Lucas Emilio Brunner, fondateur et directeur artistique de Lucas Brunner
Vainqueur du 40e festival d’Hyères, le Suisso-Chilien diplômé en 2024 de La Cambre,
à Bruxelles, crée un vestiaire masculin
singulier à partir d’une recherche sur les ballons de fête et les instruments de musique.
Inspiré par le style Ivy League des années 1960, il transforme avec ingéniosité
ces éléments en silhouettes conceptuelles,
où précision et inventivité se rencontrent.

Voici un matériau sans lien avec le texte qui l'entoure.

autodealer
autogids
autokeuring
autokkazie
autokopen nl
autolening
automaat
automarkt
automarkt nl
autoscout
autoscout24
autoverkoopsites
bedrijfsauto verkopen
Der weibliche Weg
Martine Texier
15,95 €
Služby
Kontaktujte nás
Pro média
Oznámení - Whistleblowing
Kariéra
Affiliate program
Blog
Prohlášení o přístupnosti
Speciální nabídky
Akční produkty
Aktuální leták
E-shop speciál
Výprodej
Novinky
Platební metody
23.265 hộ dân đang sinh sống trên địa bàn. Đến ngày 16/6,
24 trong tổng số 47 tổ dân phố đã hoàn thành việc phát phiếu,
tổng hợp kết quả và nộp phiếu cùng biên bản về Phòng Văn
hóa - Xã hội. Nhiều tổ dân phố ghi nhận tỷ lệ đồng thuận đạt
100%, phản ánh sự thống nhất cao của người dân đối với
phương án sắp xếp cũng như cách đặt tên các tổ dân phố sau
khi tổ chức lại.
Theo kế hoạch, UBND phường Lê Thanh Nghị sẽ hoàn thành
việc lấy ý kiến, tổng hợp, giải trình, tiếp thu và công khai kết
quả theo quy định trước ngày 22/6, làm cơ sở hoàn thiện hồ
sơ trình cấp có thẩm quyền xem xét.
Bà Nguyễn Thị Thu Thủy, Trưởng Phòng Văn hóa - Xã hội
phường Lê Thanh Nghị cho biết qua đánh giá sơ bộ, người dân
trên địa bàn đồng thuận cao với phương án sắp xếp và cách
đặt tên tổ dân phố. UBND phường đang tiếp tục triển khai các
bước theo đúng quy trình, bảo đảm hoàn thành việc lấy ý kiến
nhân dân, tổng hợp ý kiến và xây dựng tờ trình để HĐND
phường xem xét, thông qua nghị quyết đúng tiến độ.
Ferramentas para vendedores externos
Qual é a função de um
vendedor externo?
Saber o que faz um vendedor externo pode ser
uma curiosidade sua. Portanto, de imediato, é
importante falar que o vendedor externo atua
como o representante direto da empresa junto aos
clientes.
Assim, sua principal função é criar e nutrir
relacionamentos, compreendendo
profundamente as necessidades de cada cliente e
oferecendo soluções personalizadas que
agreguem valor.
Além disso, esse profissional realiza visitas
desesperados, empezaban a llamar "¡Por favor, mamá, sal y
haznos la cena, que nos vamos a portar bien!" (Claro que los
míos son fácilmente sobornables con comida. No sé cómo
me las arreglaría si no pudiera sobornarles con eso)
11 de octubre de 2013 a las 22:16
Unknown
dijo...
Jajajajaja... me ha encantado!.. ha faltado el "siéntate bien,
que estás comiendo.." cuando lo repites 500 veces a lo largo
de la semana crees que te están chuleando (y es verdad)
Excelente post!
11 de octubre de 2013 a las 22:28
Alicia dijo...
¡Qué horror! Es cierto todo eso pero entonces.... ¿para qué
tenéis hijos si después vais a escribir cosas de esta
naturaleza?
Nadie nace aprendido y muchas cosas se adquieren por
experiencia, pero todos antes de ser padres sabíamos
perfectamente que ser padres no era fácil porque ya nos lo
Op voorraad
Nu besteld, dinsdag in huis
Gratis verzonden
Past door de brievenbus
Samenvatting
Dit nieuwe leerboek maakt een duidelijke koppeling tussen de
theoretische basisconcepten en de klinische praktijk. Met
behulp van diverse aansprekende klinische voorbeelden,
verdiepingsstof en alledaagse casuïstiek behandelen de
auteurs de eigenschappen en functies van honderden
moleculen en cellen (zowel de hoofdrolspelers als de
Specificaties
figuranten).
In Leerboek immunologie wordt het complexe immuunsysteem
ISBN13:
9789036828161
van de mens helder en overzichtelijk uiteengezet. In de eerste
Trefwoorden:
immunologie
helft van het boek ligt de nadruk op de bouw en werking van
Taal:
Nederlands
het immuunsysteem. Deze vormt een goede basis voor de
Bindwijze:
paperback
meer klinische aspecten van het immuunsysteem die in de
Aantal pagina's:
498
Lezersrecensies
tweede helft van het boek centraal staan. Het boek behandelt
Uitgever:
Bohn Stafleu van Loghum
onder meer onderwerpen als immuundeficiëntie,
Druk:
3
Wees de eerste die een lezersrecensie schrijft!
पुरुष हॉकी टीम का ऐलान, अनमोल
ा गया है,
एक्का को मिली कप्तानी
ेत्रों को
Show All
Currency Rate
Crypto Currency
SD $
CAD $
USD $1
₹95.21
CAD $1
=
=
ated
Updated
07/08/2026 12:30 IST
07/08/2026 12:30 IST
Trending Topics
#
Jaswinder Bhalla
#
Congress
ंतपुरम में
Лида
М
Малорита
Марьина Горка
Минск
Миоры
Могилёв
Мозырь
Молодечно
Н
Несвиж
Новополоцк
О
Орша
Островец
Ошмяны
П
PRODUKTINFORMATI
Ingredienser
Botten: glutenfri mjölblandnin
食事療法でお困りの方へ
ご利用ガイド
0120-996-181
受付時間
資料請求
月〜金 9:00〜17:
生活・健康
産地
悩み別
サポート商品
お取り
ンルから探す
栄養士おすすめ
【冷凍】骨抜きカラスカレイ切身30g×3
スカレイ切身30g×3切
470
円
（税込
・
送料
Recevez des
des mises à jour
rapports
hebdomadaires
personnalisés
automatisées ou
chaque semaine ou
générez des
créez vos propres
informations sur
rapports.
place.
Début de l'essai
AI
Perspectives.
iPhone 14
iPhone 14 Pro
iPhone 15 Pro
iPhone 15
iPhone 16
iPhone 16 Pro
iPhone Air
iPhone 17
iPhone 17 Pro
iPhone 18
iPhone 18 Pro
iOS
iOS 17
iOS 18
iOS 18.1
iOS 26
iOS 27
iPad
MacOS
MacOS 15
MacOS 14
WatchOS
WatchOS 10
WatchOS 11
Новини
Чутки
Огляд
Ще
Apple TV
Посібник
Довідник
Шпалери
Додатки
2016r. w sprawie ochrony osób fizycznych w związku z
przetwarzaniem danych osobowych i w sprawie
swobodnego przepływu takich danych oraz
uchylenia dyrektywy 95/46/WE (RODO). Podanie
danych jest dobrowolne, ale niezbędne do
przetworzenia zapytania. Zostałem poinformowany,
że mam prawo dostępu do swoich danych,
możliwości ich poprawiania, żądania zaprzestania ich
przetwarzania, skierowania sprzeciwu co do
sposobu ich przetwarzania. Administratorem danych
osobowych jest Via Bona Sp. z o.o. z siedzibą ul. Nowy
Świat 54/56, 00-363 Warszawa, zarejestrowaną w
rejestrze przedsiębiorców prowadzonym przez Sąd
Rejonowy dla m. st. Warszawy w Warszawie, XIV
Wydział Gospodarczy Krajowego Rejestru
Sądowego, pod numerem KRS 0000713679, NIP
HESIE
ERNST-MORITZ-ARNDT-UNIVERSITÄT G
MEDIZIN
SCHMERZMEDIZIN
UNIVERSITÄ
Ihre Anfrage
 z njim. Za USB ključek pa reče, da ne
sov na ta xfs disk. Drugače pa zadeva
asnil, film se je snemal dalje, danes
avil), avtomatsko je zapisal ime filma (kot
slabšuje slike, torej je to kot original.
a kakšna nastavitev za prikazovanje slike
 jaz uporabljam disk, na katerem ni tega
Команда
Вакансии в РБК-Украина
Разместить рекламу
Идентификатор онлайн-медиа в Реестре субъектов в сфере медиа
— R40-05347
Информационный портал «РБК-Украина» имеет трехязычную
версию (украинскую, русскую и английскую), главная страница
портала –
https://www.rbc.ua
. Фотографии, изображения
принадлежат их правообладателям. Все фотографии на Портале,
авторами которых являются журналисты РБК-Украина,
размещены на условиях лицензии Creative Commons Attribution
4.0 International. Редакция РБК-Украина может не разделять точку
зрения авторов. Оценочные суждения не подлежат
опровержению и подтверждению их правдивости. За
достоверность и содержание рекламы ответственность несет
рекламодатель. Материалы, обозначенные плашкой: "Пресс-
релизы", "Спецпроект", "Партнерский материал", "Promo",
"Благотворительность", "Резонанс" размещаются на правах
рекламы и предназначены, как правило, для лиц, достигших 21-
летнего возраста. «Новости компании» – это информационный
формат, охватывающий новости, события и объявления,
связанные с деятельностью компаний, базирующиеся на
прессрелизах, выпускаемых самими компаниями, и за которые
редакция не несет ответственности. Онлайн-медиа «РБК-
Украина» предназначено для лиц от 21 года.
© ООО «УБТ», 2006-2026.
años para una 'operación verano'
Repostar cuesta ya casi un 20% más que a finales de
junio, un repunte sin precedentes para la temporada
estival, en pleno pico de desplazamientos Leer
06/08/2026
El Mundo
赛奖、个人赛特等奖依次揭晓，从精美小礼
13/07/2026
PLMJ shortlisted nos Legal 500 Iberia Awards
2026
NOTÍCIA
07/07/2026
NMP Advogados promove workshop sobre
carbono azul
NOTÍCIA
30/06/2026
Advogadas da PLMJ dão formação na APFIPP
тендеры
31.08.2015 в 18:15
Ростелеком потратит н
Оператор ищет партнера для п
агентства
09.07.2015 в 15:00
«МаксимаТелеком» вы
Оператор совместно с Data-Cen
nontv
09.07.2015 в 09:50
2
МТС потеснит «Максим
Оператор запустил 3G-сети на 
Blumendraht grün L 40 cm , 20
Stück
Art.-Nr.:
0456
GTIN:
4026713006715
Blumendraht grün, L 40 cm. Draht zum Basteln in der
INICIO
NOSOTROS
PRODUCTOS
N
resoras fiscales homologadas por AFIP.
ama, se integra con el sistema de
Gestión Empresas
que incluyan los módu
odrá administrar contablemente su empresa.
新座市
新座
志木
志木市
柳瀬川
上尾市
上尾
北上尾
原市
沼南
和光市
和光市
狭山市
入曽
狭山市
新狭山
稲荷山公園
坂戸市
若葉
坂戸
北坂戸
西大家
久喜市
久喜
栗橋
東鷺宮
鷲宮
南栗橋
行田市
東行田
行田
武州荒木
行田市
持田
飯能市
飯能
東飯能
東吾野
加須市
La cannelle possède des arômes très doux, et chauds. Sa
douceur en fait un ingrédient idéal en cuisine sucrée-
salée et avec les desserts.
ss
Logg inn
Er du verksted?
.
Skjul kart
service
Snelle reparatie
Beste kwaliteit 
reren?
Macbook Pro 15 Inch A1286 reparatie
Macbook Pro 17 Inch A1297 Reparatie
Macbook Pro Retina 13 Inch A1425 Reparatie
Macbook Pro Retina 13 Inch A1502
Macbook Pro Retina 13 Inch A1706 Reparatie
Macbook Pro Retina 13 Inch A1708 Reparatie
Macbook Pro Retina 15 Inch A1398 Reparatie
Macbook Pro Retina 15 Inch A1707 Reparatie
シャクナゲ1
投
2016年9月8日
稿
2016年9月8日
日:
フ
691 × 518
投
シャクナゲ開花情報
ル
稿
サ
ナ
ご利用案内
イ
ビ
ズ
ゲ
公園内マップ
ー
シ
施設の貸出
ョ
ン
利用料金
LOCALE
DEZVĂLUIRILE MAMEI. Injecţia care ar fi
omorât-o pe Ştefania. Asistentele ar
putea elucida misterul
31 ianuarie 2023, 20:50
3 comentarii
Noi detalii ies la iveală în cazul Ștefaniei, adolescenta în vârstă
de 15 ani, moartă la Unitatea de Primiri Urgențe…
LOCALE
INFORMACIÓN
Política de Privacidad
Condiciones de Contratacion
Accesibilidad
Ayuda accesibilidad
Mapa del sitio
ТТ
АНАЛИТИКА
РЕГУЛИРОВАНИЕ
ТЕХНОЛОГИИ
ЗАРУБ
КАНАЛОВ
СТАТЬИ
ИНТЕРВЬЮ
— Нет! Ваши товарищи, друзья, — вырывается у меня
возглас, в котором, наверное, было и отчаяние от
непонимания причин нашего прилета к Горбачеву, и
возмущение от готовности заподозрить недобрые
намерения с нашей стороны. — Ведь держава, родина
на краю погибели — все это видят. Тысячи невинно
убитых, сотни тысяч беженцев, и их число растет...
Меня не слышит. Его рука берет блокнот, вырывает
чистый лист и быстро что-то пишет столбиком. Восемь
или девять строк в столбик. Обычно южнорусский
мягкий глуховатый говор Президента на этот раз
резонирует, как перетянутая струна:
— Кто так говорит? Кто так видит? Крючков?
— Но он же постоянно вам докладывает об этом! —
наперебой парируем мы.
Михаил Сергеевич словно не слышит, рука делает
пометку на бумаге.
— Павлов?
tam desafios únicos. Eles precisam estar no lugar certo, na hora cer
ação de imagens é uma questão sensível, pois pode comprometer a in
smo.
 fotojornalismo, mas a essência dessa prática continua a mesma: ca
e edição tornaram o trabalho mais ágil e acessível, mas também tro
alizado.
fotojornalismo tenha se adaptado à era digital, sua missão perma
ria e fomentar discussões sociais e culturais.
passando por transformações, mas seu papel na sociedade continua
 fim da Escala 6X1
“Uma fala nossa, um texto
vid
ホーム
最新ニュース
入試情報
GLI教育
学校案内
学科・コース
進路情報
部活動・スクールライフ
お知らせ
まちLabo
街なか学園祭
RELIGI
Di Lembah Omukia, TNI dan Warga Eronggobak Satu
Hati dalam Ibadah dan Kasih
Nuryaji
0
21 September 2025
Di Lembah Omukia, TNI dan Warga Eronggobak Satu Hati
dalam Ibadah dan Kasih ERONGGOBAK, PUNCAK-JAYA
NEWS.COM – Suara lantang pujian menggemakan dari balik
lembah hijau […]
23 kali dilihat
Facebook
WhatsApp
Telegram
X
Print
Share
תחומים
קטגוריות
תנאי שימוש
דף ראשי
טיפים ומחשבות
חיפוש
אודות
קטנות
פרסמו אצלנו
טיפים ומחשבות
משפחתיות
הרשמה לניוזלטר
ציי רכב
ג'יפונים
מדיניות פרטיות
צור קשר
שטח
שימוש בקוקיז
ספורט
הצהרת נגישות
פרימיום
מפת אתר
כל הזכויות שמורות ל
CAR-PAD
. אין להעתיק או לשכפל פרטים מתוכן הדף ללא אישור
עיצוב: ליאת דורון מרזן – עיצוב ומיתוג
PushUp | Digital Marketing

“La douceur peut être partout. Je la vois par exemple dans certaines silhouettes de la collection ‘Porterville’ FW24 de Rick Owens, avec leurs formes drapées en fourrure qui évoquent un cocon massif, presque excessif. C’est une vision extrême, mais paradoxalement aussi très douce. Cette collection montre qu’il est possible de produire des formes radicales sans agressivité, et que la douceur peut aussi être monumentale, enveloppante, assumée. Dans mon travail, les collections restent expérimentales et conceptuelles, mais la question est toujours la même : comment éviter que la radicalité devienne excluante ? J’essaie de partir d’images universelles, de formes ou de sensations partagées, afin d’inviter plutôt que de heurter. Cela ne signifie pas chercher le consensus – sur les réseaux sociaux, certaines pièces choquent ou dérangent –, mais refuser l’idée d’exclusion. Même une veste-ballon, difficile à porter dans sa version la plus radicale, peut devenir le point de départ d’un vêtement plus portable, plus doux pour le corps. Ce n’est pas une évidence, mais un choix que j’assume. On peut créer des pièces magnifiques en contraignant le corps, mais cela repose souvent sur l’idée que le beau doit être difficile, forcé, presque violent. Si on veut au contraire travailler avec douceur, ce positionnement doit être posé dès le début du processus de création. Il se manifeste immédiatement dans la manière dont une personne interagit avec le vêtement, dans l’aisance du geste, la posture. À Hyères, où mon travail a rencontré pour la première fois un public dépassant le petit monde de la mode, des personnes sont venues me remercier pour ce que je faisais, pour le fait de partager. Ce moment a été très fort, parce qu’à l’école on imagine peu ce que devient le travail une fois qu’il nous échappe. Certain·e·s ont simplement dit que c’était poétique. Cette reconnaissance-là, simple et directe, m’a profondément touché. Finalement, la chose la plus douce que l’on m’ait dite dans la mode tient en un seul mot : ‘Merci’.”